Figure 3: Data from Fluidigm experiment showing large fold-differences

The Fluidigm experiment determined the number of genes exhibiting differential expression between individual cells, depicted here as fold-change (upper X-axis labels) and equivalent Ct values (lower X-axis labels). These results indicate that 10- to >500-fold variation in transcript levels should be expected when comparing individual cells.

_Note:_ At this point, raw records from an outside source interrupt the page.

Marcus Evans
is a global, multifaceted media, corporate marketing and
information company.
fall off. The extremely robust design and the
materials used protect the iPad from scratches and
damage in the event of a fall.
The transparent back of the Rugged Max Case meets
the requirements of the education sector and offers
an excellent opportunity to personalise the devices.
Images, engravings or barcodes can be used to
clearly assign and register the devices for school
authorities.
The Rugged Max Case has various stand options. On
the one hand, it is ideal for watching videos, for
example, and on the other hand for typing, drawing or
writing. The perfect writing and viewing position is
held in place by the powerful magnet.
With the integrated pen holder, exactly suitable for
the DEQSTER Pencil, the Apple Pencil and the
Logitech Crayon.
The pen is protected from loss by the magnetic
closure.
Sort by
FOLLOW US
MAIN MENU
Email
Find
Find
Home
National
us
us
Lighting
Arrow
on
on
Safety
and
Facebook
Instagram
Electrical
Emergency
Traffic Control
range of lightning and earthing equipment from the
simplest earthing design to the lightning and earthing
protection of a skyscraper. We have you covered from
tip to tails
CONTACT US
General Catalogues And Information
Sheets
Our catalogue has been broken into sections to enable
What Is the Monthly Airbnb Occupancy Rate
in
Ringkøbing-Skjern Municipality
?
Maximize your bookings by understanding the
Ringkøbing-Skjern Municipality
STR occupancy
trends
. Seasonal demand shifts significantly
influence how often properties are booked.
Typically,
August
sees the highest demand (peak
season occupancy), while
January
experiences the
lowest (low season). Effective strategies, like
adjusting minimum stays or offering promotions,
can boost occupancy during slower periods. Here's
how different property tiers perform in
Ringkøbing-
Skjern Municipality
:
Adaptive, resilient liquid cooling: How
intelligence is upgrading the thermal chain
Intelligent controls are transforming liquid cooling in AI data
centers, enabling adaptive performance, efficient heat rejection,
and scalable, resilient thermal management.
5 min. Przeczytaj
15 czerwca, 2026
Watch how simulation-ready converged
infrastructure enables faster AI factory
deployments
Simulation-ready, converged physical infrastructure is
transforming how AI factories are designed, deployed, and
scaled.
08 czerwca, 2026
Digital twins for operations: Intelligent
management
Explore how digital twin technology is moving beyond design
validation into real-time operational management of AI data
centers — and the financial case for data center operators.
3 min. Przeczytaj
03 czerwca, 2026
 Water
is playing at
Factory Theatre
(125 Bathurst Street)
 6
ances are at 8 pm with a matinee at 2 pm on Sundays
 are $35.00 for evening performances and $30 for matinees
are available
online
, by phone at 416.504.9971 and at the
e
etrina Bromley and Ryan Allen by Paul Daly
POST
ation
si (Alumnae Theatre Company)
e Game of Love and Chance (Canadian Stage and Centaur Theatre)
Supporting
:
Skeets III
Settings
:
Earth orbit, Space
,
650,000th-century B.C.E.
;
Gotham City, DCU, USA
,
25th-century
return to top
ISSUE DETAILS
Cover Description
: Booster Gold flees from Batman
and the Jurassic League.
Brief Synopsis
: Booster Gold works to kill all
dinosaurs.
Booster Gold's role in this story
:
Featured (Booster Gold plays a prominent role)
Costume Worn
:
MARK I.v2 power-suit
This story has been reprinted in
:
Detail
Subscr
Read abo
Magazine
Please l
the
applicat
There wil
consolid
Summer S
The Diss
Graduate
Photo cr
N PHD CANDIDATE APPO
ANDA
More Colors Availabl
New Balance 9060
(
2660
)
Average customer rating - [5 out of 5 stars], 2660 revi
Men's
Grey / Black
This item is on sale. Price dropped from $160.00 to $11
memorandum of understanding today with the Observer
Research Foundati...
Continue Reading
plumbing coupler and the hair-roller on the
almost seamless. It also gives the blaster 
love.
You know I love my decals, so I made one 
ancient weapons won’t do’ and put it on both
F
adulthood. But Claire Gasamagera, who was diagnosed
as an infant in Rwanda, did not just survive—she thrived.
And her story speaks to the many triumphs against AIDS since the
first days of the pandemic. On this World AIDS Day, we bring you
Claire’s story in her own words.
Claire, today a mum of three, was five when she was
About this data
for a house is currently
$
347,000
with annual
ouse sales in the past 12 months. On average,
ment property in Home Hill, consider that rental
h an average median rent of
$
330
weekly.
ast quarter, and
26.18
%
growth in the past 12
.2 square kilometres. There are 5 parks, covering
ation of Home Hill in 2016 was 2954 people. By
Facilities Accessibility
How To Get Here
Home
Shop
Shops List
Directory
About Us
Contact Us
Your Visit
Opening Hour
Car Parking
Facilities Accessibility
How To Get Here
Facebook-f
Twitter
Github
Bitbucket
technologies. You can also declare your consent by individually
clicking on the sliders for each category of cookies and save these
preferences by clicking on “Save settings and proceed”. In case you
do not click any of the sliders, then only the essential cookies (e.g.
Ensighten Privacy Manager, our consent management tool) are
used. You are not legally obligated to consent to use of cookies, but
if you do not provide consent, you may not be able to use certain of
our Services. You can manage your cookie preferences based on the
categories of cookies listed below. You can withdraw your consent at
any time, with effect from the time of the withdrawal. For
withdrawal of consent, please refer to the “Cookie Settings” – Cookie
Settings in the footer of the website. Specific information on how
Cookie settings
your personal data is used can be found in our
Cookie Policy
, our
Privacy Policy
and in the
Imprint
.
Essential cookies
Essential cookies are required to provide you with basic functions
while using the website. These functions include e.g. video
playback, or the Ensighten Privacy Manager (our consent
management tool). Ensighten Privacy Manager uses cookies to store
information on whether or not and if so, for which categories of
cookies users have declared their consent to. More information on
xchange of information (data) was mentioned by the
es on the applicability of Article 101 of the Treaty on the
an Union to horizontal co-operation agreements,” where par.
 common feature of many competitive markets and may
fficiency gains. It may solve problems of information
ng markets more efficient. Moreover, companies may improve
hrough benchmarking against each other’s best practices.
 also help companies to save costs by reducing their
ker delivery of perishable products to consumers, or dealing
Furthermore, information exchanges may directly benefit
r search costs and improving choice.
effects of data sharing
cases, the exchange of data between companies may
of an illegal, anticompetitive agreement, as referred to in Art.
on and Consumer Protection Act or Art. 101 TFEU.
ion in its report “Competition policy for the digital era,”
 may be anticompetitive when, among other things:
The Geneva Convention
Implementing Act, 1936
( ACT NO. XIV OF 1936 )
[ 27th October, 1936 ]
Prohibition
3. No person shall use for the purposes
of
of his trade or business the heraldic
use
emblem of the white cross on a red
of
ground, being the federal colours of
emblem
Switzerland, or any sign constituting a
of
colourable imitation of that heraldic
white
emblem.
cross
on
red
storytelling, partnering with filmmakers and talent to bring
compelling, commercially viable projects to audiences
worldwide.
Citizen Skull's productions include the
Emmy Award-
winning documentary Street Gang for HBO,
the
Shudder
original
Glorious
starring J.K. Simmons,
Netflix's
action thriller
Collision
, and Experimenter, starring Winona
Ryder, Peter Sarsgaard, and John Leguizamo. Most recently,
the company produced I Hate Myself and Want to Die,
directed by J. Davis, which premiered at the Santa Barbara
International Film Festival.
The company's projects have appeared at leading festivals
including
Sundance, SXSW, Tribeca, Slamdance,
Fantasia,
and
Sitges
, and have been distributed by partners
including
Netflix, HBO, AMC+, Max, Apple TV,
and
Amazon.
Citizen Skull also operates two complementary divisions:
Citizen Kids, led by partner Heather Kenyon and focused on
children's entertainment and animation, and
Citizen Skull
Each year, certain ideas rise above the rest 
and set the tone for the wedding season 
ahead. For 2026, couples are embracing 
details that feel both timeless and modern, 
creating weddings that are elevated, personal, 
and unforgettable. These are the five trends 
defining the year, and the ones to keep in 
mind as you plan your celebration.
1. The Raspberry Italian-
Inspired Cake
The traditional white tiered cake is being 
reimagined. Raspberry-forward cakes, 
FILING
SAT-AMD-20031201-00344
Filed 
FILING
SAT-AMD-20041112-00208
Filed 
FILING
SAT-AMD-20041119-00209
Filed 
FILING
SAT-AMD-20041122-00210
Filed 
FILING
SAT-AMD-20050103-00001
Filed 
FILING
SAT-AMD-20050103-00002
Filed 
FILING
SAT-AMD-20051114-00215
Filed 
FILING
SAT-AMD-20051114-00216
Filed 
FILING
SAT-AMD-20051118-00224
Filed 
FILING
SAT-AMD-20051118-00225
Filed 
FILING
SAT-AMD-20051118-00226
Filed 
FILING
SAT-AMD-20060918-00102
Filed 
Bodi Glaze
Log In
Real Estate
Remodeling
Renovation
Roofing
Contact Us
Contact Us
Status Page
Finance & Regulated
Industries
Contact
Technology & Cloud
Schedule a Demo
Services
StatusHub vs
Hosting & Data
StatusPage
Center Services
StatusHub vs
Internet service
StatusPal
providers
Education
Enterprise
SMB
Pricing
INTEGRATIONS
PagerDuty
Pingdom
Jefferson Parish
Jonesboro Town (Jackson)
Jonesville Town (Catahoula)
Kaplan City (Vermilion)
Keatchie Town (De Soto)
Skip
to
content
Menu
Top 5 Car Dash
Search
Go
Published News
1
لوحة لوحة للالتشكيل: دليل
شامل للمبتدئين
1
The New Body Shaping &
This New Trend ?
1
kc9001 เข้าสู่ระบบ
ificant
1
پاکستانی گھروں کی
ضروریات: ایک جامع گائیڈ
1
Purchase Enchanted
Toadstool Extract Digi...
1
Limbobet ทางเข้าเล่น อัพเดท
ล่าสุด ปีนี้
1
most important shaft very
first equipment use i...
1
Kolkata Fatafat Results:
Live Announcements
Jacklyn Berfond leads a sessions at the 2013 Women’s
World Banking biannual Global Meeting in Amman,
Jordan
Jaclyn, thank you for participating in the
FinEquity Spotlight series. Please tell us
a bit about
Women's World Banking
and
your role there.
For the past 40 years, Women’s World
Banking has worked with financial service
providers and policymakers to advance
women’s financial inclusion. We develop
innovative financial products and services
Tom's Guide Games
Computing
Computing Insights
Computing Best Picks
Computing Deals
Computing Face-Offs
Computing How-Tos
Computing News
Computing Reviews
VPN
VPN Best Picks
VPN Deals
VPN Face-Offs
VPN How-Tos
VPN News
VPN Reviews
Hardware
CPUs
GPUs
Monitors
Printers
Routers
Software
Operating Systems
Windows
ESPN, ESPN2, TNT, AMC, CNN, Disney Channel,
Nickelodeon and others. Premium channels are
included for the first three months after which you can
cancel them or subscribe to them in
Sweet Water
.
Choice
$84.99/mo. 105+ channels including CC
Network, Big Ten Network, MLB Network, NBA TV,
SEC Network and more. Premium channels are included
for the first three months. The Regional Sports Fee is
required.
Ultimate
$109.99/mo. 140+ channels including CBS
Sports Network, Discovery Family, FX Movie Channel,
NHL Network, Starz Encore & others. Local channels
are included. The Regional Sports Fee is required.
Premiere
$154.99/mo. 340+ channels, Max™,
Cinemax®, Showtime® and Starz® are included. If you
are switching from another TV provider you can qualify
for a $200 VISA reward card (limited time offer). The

Transcriptional Bursting in Single Cells


Data such as these, collected by several researchers, have led to the model that eukaryotic transcripts are produced in short but intense bursts interspersed with intervals of inactivity during which transcript levels decay. Raj et al. (2006) directly observed intrinsically random bursting of mRNA for two genes in CHO cells. Chubb et al. (2006) also observed this burst-and-decay behavior for the dscA gene in living Dictyostelium cells. For this gene, they measured a mean burst duration of 5.2 minutes and a mean interval of inactivity (presumably mRNA decay) of 5.8 minutes, but there was a great deal of stochastic variation in each of these averages. This noise inherent in single-cell gene expression challenges conventional methods for obtaining and analyzing qPCR data. Factors such as replicates, data display, limits of detection, normalization, and univariate versus multivariate analysis need to be re-evaluated. Although one may think that this noise

precludes the ability to get useful information from single cells, the reality is quite the opposite. By acknowledging and addressing the intrinsic noise (using appropriate statistical analysis methods), singlecell gene expression profiling can provide biological insights that are simply not visible when one is averaging expression levels from hundreds or thousands of cells.

Replicates
Another way to assess the variation observed in single cells is to look at the standard deviation of various transcript levels in a population of single cells. Figure 4 uses data from the Fluidigm experiment described earlier (using K562 cells) to depict the standard deviations observed for 77 genes in a population of 87 cells.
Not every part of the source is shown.